4. Secure Storage: If you decide to obtain LUSD, ensure you have a secure wallet, whether a software wallet or a hardware wallet, and understand how to manage it securely.
Remember, investing in any cryptocurrency, including LUSD, involves risks, and it's essential to only invest what you can afford to lose.
LUSD, or Liquity USD, is an innovative stablecoin representing a part of the broader DeFi landscape. The primary feature it brings to the market is a decentralized borrowing protocol, allowing Ethereum collateral holders to draw 0% interest loans, a noteworthy departure from traditional financial mechanisms. While pegged to the US dollar for market stability, LUSD also joins other cryptocurrencies in necessitating effective digital wallet management and understanding of their parent ecosystem, in this case - the Ethereum blockchain.
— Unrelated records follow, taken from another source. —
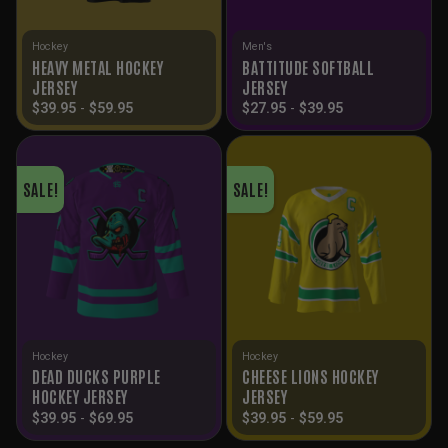
Hockey
Men's
HEAVY METAL HOCKEY
BATTITUDE SOFTBALL
JERSEY
JERSEY
$
39.95
-
$
59.95
$
27.95
-
$
39.95
SALE!
SALE!
Hockey
Hockey
DEAD DUCKS PURPLE
CHEESE LIONS HOCKEY
HOCKEY JERSEY
JERSEY
$
39.95
-
$
69.95
$
39.95
-
$
59.95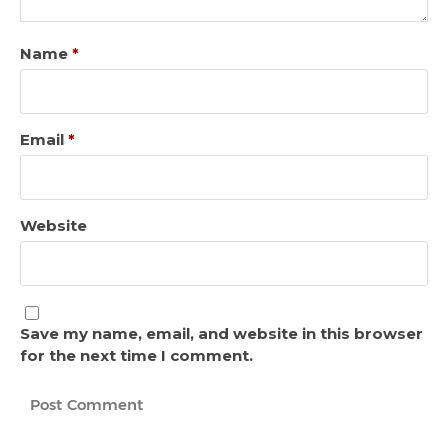
Name
*
Email
*
Website
Save my name, email, and website in this browser
for the next time I comment.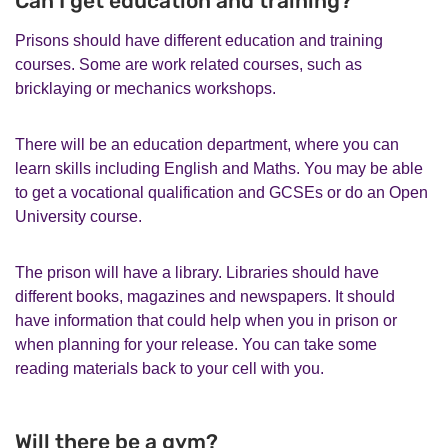
Can I get education and training?
Prisons should have different education and training
courses. Some are work related courses, such as
bricklaying or mechanics workshops.
There will be an education department, where you can
learn skills including English and Maths. You may be able
to get a vocational qualification and GCSEs or do an Open
University course.
The prison will have a library. Libraries should have
different books, magazines and newspapers. It should
have information that could help when you in prison or
when planning for your release. You can take some
reading materials back to your cell with you.
Will there be a gym?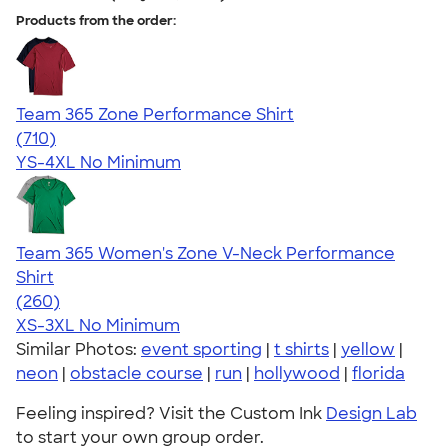
Products from the order:
Team 365 Zone Performance Shirt
4.59
710
(710)
YS-4XL
No Minimum
Team 365 Women's Zone V-Neck Performance
Shirt
4.64
260
(260)
XS-3XL
No Minimum
Similar Photos:
event sporting
|
t shirts
|
yellow
|
neon
|
obstacle course
|
run
|
hollywood
|
florida
Feeling inspired? Visit the Custom Ink
Design Lab
to start your own group order.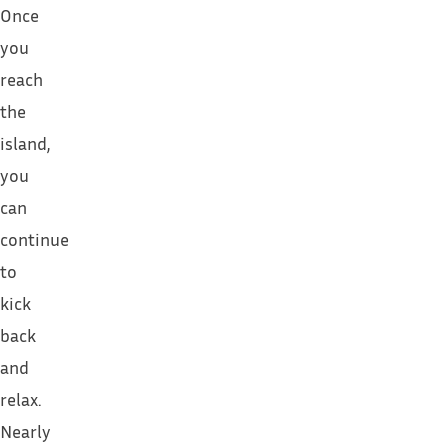
Once
you
reach
the
island,
you
can
continue
to
kick
back
and
relax.
Nearly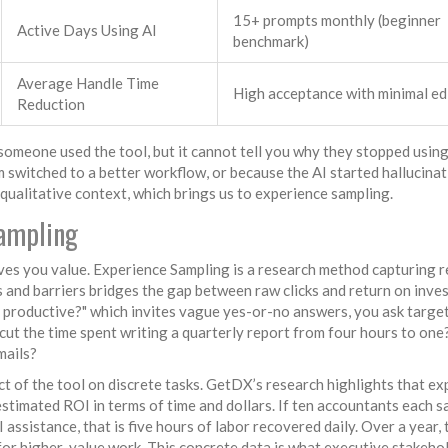
15+ prompts monthly (beginner
Active Days Using AI
benchmark)
Average Handle Time
High acceptance with minimal ed
Reduction
 someone used the tool, but it cannot tell you why they stopped using
 switched to a better workflow, or because the AI started hallucina
d qualitative context, which brings us to experience sampling.
ampling
ves you value.
Experience Sampling
is
a research method capturing r
s and barriers
bridges the gap between raw clicks and return on inve
e productive?" which invites vague yes-or-no answers, you ask targe
 cut the time spent writing a quarterly report from four hours to on
mails?
ct of the tool on discrete tasks. GetDX’s research highlights that e
stimated ROI in terms of time and dollars. If ten accountants each s
 assistance, that is five hours of labor recovered daily. Over a year, 
 for higher-value work. This concrete data is what executive stakeho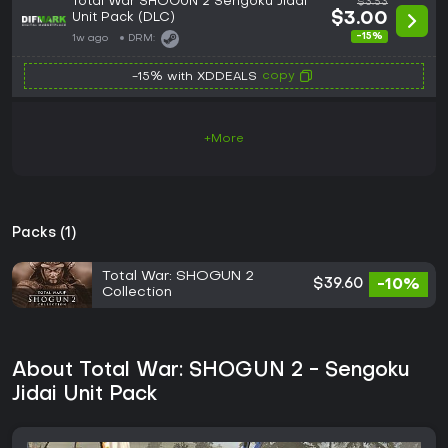
Total War SHOGUN 2 Sengoku Jidai
$3.53
Unit Pack (DLC)
$3.00
-15%
1w ago
DRM:
copy
-15% with XDDEALS
+More
Packs (1)
Total War: SHOGUN 2
$39.60
-10%
Collection
About Total War: SHOGUN 2 - Sengoku
Jidai Unit Pack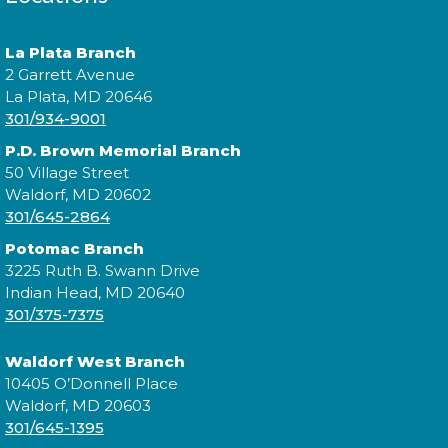
Expand your social circle and meet someone new!
La Plata Branch
2 Garrett Avenue
Register
La Plata, MD 20646
301/934-9001
P.D. Brown Memorial Branch
Prime Paint Night
50 Village Street
Waldorf, MD 20602
Wed, Aug 12, 6:00pm - 7:30pm
301/645-2864
Potomac Branch
3225 Ruth B. Swann Drive
Indian Head, MD 20640
In your prime? Come to the La Plata Library for
301/375-7375
Prime Paint Night, an adult-centric painting
program!
Waldorf West Branch
10405 O’Donnell Place
Register
Waldorf, MD 20603
301/645-1395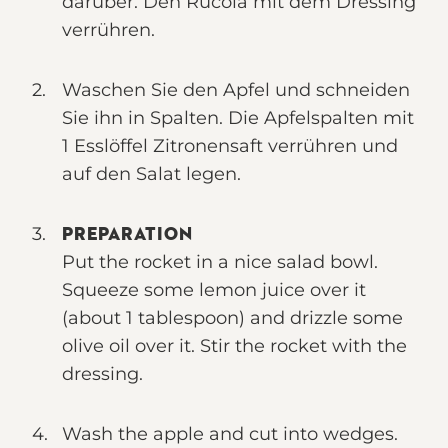
darüber. Den Rucola mit dem Dressing
verrühren.
Waschen Sie den Apfel und schneiden
Sie ihn in Spalten. Die Apfelspalten mit
1 Esslöffel Zitronensaft verrühren und
auf den Salat legen.
PREPARATION
Put the rocket in a nice salad bowl.
Squeeze some lemon juice over it
(about 1 tablespoon) and drizzle some
olive oil over it. Stir the rocket with the
dressing.
Wash the apple and cut into wedges.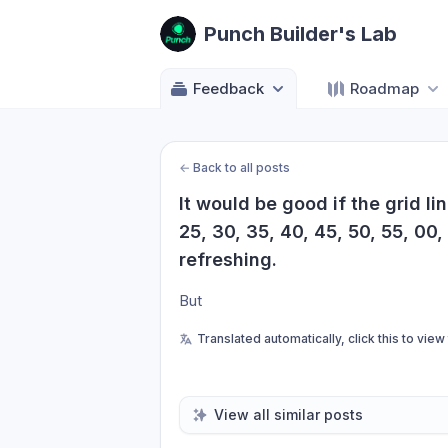
Punch Builder's Lab
Feedback
Roadmap
←
Back to all posts
It would be good if the grid li
25, 30, 35, 40, 45, 50, 55, 00,
refreshing.
But
Translated automatically, click this to view
View all similar posts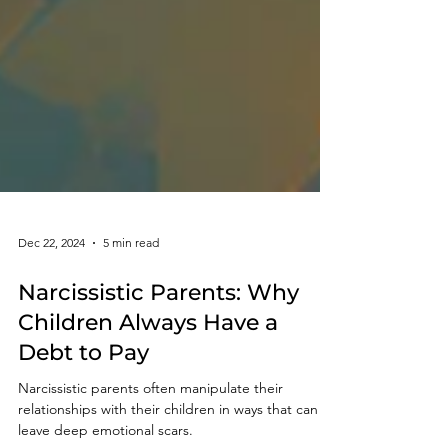
Dec 22, 2024
5 min read
Narcissistic Parents: Why
Children Always Have a
Debt to Pay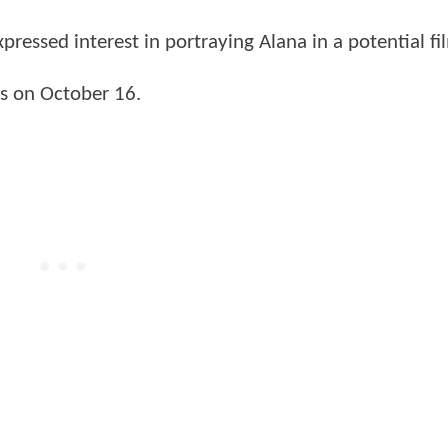
ressed interest in portraying Alana in a potential fi
ves on October 16.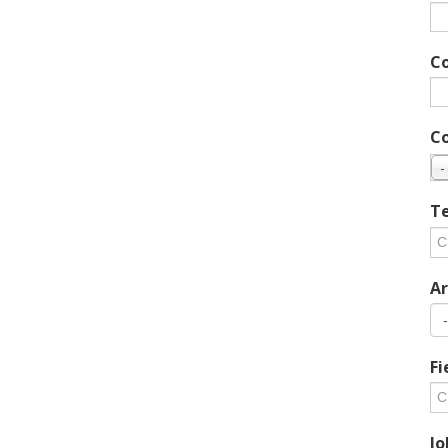
C
C
-
Te
Ar
Fi
Jo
As for its development prospects, they largely rely on the DeFi trend growth, the demand for stablecoins, and the Ethereum ecosystem's general performance. It's essential to note that the DeFi sector, while significant in potential, is highly volatile and subject to various risks, including technological and regulatory uncertainties.
On the monetary front, as a stablecoin, LUSD does not appreciate against the USD since its value is intended to be pegged at around $1. The primary means of earning via LUSD derives from interest-free loans and yield farming opportunities provided through various DeFi platforms - again, bearing their inherent risks. Potential investors should undertake thorough research and possibly seek financial advice before participation.
Q: What is unique about LUSD compared to other cryptocurrencies?
A: Unique features of LUSD include its role as a stablecoin pegged to the US dollar, and its Liquity Protocol that allows interest-free loans with Ethereum serving as collateral.
Q: What are the risks involved in LUSD?
A: Risks associated with LUSD include its dependency on the Ethereum network, the need for effective collateral management, potential regulatory shifts, and the requirement for proficient wallet management.
Q: Which wallets support LUSD?
A: LUSD, as an ERC-20 token, can be stored in any wallet that supports such tokens, including Metamask, Ledger, Trezor, and other ERC-20 compatible wallets.
Q: Who should consider using LUSD?
A: LUSD can be suitable for those who prefer stablecoins, are interested in decentralized finance (DeFi), hold Ether with an intention to leverage it, or are involved in cryptocurrency trading.
Q: Can LUSD appreciate in value?
A: As a stablecoin, LUSD does not appreciate against the US dollar but provides opportunities for earnings through its no-interest loans or through yield farming on various DeFi platforms.
Investing in cryptocurrencies requires an understanding of potential risks, including unstable prices, security threats, and regulatory shifts. Thorough research and professional guidance are advised for any such investment activities, recognizing these mentioned risks are just part of a wider risk environment.
The proposal was passed to reduce the risk for Aave version 2 and promote the eventual migration to version 3.